Sur les 2,7 millions de Mongols, seulement 2 % sont chrétiens, et les quelque 1 200 catholiques représentent seulement 0,04 % de la population. Le champ à moissonner reste donc gigantesque, puisque sur 21 provinces mongoles, 17 n’ont pas encore reçu de présence catholique. « L’Eglise catholique en Mongolie a seulement vingt-quatre ans d’existence, elle célébrera ses vingt-cinq ans, l’année prochaine. Cela prend du temps et demande des efforts de patience pour évangéliser la Mongolie, car elle a de profondes racines bouddhiques et chamaniques, issus du tangraïsme (3). Aujourd’hui, la plupart des Mongols perçoivent encore le christianisme comme une religion étrangère, voir même comme une menace à leurs propres culture et traditions », explique le jeune prêtre mongol, qui après avoir été étudié la biotechnologie à l’Université internationale de Mongolie, a passé huit années au séminaire de Daejeon, en Corée du Sud.

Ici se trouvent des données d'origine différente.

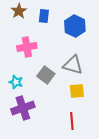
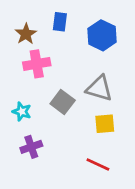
brown star: (19, 11) -> (26, 34), moved
purple cross: (23, 108) -> (31, 147), size x0.7
red line: (72, 121) -> (98, 165), turned -60

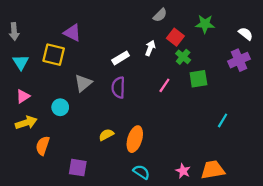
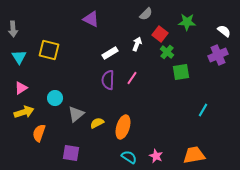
purple triangle: (72, 33) -> (91, 19), moved
gray triangle: (83, 83) -> (76, 114), moved
pink line: (164, 85) -> (132, 78), moved
pink star: (183, 171) -> (156, 156), moved

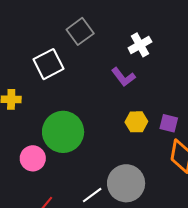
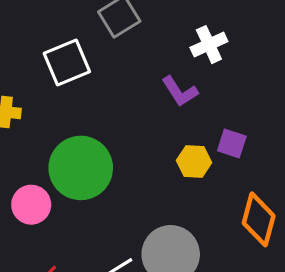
purple square: (169, 123) -> (232, 144), moved

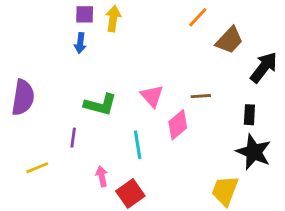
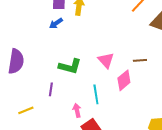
blue arrow: (80, 43) -> (56, 23), turned 48
pink arrow: (102, 176) -> (77, 110), moved

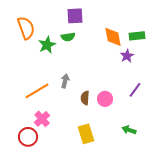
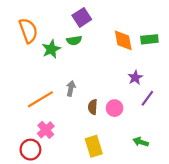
purple square: (75, 16) -> (82, 17), turned -30
purple star: (127, 56) -> (135, 78), moved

« Nous avons besoin d’autres prêtres mongols car ils sauront annoncer dans notre propre culture et à notre propre peuple, les enseignements du Christ et de l’Eglise. Alors, seulement les Mongols pourront comprendre que le catholicisme n’est pas seulement une religion étrangère, mais belle et bien une religion proche de leurs traditions, de leur culture et de leur manière de vivre », explique avec enthousiasme le P. Enkh Baatar.

 

Une première évangélisation datant du VIIème siècle

Les premières annonces de l’Evangile en terre mongole ne datent pas du XXe siècle mais du VIIe siècle après Jésus-Christ, avec l’arrivée de moines nestoriens et la conversion de plusieurs tribus mongoles. Puis, au XIIe siècle, les premiers missionnaires arrivèrent, sous la dynastie mongole des Yuan. Selon le P. Baatar, d’après certaines archives, il y aurait eu, à cette époque, quelque 30 000 catholiques, ce qui laisse augurer la présence d’un clergé local établi, qui aurait ensuite disparu avec la chute de l’empire Yuan et l’émergence de la dynastie chinoise des Ming.

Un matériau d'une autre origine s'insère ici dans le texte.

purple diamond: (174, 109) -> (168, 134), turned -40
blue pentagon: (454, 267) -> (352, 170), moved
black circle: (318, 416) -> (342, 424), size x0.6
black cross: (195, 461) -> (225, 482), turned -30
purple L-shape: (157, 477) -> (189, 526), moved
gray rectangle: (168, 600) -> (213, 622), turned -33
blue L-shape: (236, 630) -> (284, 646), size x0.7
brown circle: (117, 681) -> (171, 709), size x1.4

Au XVIe siècle, l’émergence de l’islam au Moyen-Orient est venue bloquer la route aux missionnaires chrétiens, rendant le territoire mongol difficilement accessible. C’est à cette période que le bouddhisme tibétain s’est propagé dans le pays et est devenu religion d’Etat jusqu’à la révolution communiste, en 1924. Il faudra ensuite attendre le début des années 1990, pour que les pas de trois nouveaux missionnaires catholiques étrangers viennent fouler le sol de la terre mongole et que, vingt-quatre ans plus tard, la petite Eglise renaissante accueille son premier prêtre catholique autochtone.